Il y avait quelque chose que je ne m’explique pas encore, mais j’avais l’impression de connaître ce pays. Pourtant tout était nouveau et très différent de la France: les habitations, les routes, les moyens de locomotion, la chaleur, le sable, l’effervescence autour de moi. Un grand choc néanmoins je m’y sentais bien, très bien…


Ni les 1000km parcouru en mini-bus inconfortable sur du « goudron » mal entretenu, ni les arrêts « chap-chap **», ni les sanitaires inexistantes, ni l’eau chaude à boire n’arriveront à me décourager.


Du choc est né un véritable déclic : ainsi le contact de la population, leurs sourires, leurs mains tendues vers moi m’ont touché et m’ont donné là une belle leçon de vie. L’amour est universel et je ne peux rester insensible à leur bonheur dans cette grande pauvreté.

Notre circuit touristique sera écourté par le coup d’Etat, mais pour moi aucune déception, je réalise que j’ai la chance de côtoyer les Nigériens au jour le jour.


Mais beaucoup de choses me désolent depuis mon arrivée. Les déchets envahissants, la pauvreté des gens, la misère, les oasis mal exploitées par manque de moyens et de ressources. Il me fallait réagir et surtout agir et c’est ainsi que l’idée d’une ferme à spiruline a germé, pour lutter contre cette malnutrition , notamment des enfants, mais également des femmes enceintes et allaitantes ainsi que des malades et vieillards.

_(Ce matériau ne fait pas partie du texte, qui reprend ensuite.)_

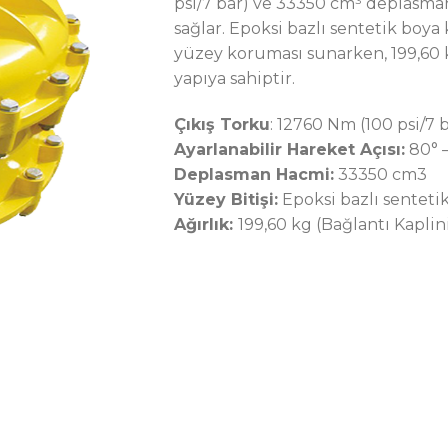
psi/7 bar) ve 33350 cm³ deplasman
sağlar. Epoksi bazlı sentetik boy
yüzey koruması sunarken, 199,60 kg
yapıya sahiptir.
Çıkış Torku
: 12760 Nm (100 psi/7 
Ayarlanabilir Hareket Açısı:
80° –
Deplasman Hacmi:
33350 cm3
Yüzey Bitişi:
Epoksi bazlı senteti
Ağırlık:
199,60 kg (Bağlantı Kaplin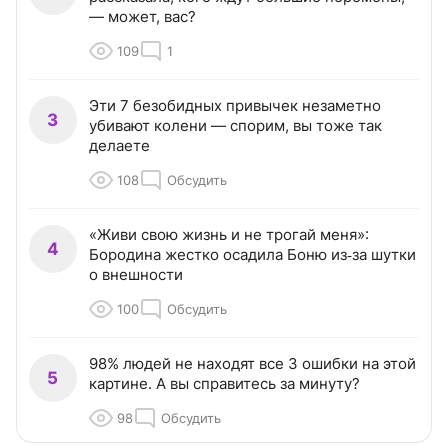
— может, вас?
109
1
Эти 7 безобидных привычек незаметно
3
убивают колени — спорим, вы тоже так
делаете
108
Обсудить
«Живи свою жизнь и не трогай меня»:
4
Бородина жестко осадила Боню из‑за шутки
о внешности
100
Обсудить
98% людей не находят все 3 ошибки на этой
5
картине. А вы справитесь за минуту?
98
Обсудить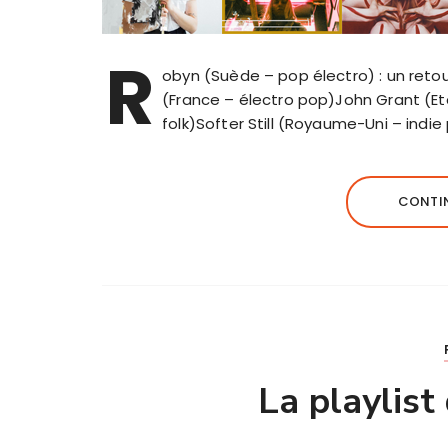
R
obyn (Suède – pop électro) : un retou
(France – électro pop)John Grant (Et
folk)Softer Still (Royaume-Uni – indi
CONTIN
La playlist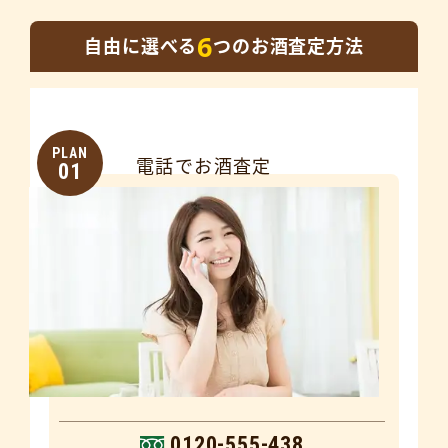
6
自由に選べる
つのお酒査定方法
PLAN
電話でお酒査定
01
0120-555-438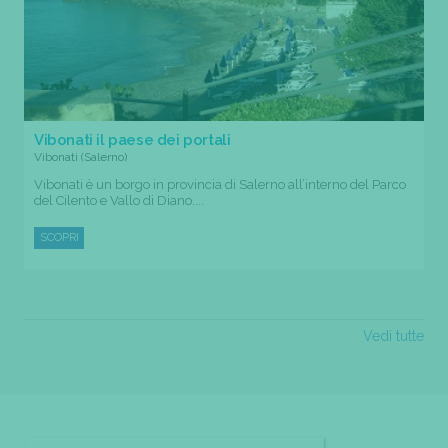
Vibonati il paese dei portali
Vibonati (Salerno)
Vibonati è un borgo in provincia di Salerno all’interno del Parco
del Cilento e Vallo di Diano....
SCOPRI
Vedi tutte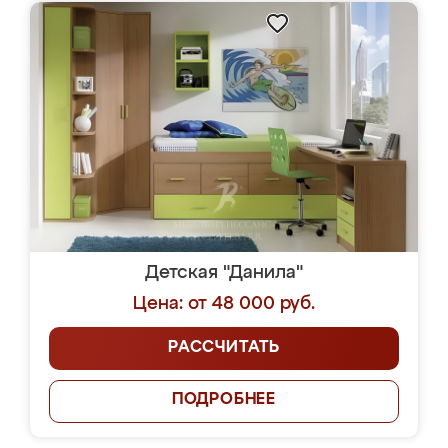
Детская "Данила"
Цена: от 48 000 руб.
РАССЧИТАТЬ
ПОДРОБНЕЕ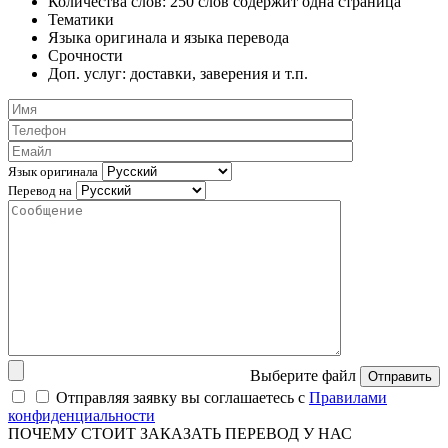
Количества слов: 250 слов содержит одна страница
Тематики
Языка оригинала и языка перевода
Срочности
Доп. услуг: доставки, заверения и т.п.
Язык оригинала
Перевод на
Выберите файл
Отправить
Отправляя заявку вы соглашаетесь с
Правилами
конфиденциальности
ПОЧЕМУ СТОИТ ЗАКАЗАТЬ ПЕРЕВОД У НАС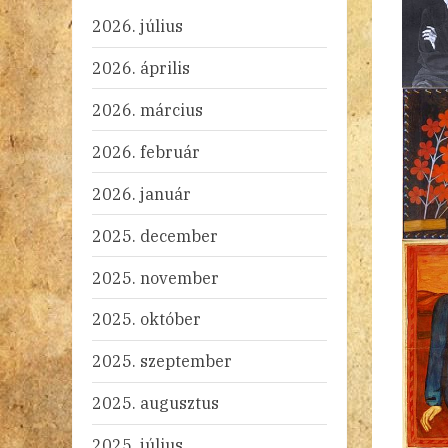
2026. július
2026. április
2026. március
2026. február
2026. január
2025. december
2025. november
2025. október
2025. szeptember
2025. augusztus
2025. július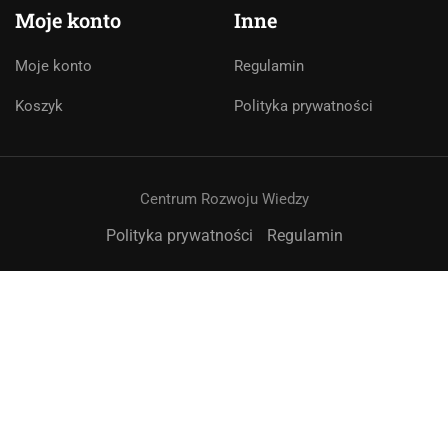
🇵🇱
🇬🇧
🇩🇪
🇺🇦
🇷🇺
Moje konto
Inne
Cześć! 👋Jestem pomocą techniczną i
Moje konto
Regulamin
asystentem AI. Jak mogę Ci pomóc?
Koszyk
Polityka prywatności
Centrum Rozwoju Wiedzy
Polityka prywatności
Regulamin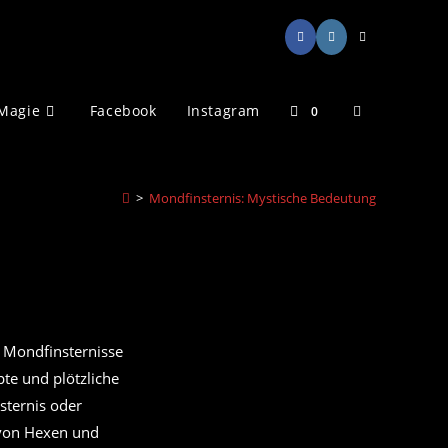
Website-
Magie
Facebook
Instagram
0
Suche
>
Mondfinsternis: Mystische Bedeutung
umschalten
. Mondfinsternisse
pte und plötzliche
sternis oder
 von Hexen und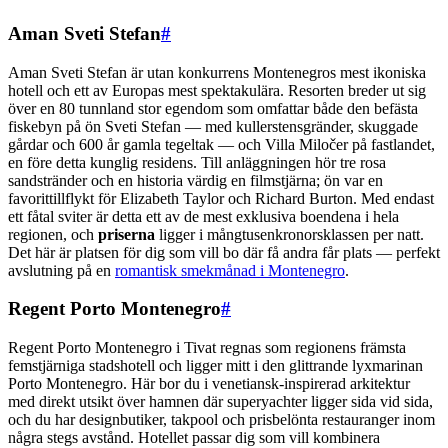
Aman Sveti Stefan
#
Aman Sveti Stefan är utan konkurrens Montenegros mest ikoniska
hotell och ett av Europas mest spektakulära. Resorten breder ut sig
över en 80 tunnland stor egendom som omfattar både den befästa
fiskebyn på ön Sveti Stefan — med kullerstensgränder, skuggade
gårdar och 600 år gamla tegeltak — och Villa Miločer på fastlandet,
en före detta kunglig residens. Till anläggningen hör tre rosa
sandstränder och en historia värdig en filmstjärna; ön var en
favorittillflykt för Elizabeth Taylor och Richard Burton. Med endast
ett fåtal sviter är detta ett av de mest exklusiva boendena i hela
regionen, och
priserna
ligger i mångtusenkronorsklassen per natt.
Det här är platsen för dig som vill bo där få andra får plats — perfekt
avslutning på en
romantisk smekmånad i Montenegro
.
Regent Porto Montenegro
#
Regent Porto Montenegro i Tivat regnas som regionens främsta
femstjärniga stadshotell och ligger mitt i den glittrande lyxmarinan
Porto Montenegro. Här bor du i venetiansk-inspirerad arkitektur
med direkt utsikt över hamnen där superyachter ligger sida vid sida,
och du har designbutiker, takpool och prisbelönta restauranger inom
några stegs avstånd. Hotellet passar dig som vill kombinera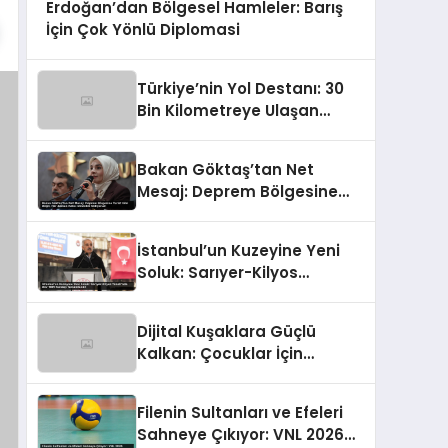
Erdoğan’dan Bölgesel Hamleler: Barış
İçin Çok Yönlü Diplomasi
Türkiye’nin Yol Destanı: 30
Bin Kilometreye Ulaşan
Bölünmüş Yollar ve Aşılmaz
Direnç
Bakan Göktaş’tan Net
Mesaj: Deprem Bölgesine
Turist Gibi Değil, Her Zaman
Kalıcı Destekle Gidiyoruz!
İstanbul’un Kuzeyine Yeni
Soluk: Sarıyer-Kilyos
Tüneli’nde Dev TBM Sondajı
Tamamlandı!
Dijital Kuşaklara Güçlü
Kalkan: Çocuklar İçin
Yepyeni Eylem Planı
Devrede
Filenin Sultanları ve Efeleri
Sahneye Çıkıyor: VNL 2026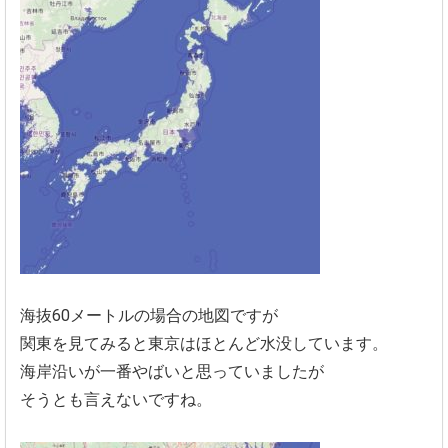
海抜60メートルの場合の地図ですが
関東を見てみると東京はほとんど水没しています。
海岸沿いが一番やばいと思っていましたが
そうとも言えないですね。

Ici tous les ingrédients sont réunis pour démarrer ce projet : le soleil, l’eau (en petite quantité, mais largement suffisante), la volonté et la motivation des touaregs que nous connaissons.


Notre association a vu le jour le 31 janvier 2011. Epaulée par de nombreux membres de ma Famille et Amis, tous bénévoles, actifs et très engagés pour la même cause, nous nous mobilisons afin d’obtenir des fonds pour démarrer notre projet et le rendre pérenne.